Drought and Animal Disease Threaten South African Farmers
South African grain and red meat farmers are bracing for hard times after dry weather conditions and an outbreak of the highly contagious foot and mouth disease suspended meat exports, officials said on Friday. Maize prices have climbed amid concerns that dry conditions in the main part of South Africa’s maize belt have delayed crop […]
South African grain and red meat farmers are bracing for hard times after dry weather conditions and an outbreak of the highly contagious foot and mouth disease suspended meat exports, officials said on Friday.
Maize prices have climbed amid concerns that dry conditions in the main part of South Africa’s maize belt have delayed crop plantings outside the optimum planting window, threatening yields for the staple food that is also used in livestock feed.
In early estimates farmers have planted around 95 percent of the country’s yellow maize, which is mainly used in animal feed and between 70 to 80 percent of the white maize, which is used in human consumption, the Grain SA lobby group said.
Jaco Minnaar, chairman of Grain SA, an industry body that represents grain producers, said the reduced plantings could have devastating impact on the financial status of the farmers.
“Especially in the western parts of the country this is not the first year of drought for some farmers, it is the fifth or the sixth year that they have had less than normal yields or less than normal income,” said Minnaar.
“We certainly will see less hectares than we did last year and less hectares than we expected in October when the farmers published their intention.”
South Africa’s official Crop Estimates Committee, which in October estimated that farmers would plant 2.448 million hectares of maize in the 2018/2019 season, is expected to release the preliminary area planted estimates on Jan, 29.
The white maize futures contract due in March closed near a one-year high, up 1.49 percent to 3,280 rand, while yellow maize futures due in March closed at 2,840 rand just under its peak of 2,872, levels that were last seen in January 2017.
The higher maize prices have also increased animal feed costs amid a constrained consumer environment restricting the costs that can be passed on to the consumer.

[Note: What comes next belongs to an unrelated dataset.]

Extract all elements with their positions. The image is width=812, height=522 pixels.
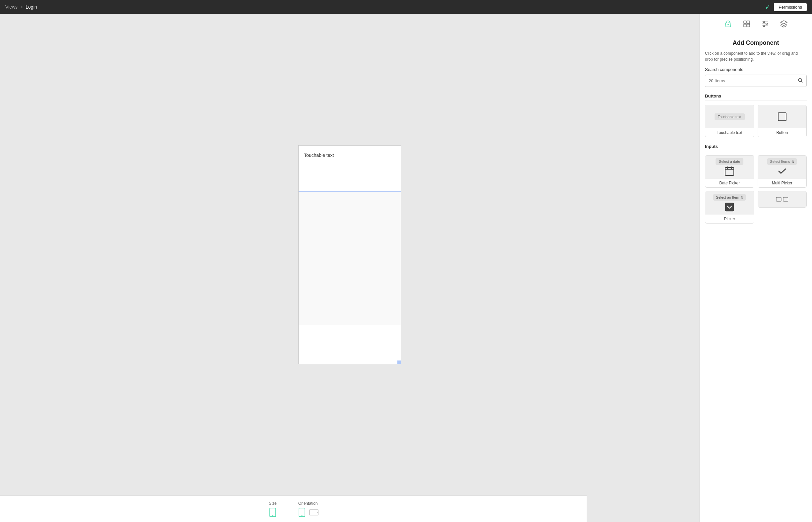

In another blow, the read meat industry has seen the suspension of exports after the outbreak of foot-and-mouth disease in the northern Limpopo province.
The disease, which does not affect humans, causes lesions and lameness in cattle and sheep.
Exports of beef made up 4 percent of South African meat production last year, fetching to 1.8 billion rand ($131 million). The exports were destined to various countries, including Mozambique, Ghana, UK, Germany and China.
“All these factors put the producers’s cash flow and financial survival under pressure,” the Red Meat Producers Organization said in a statement on Friday.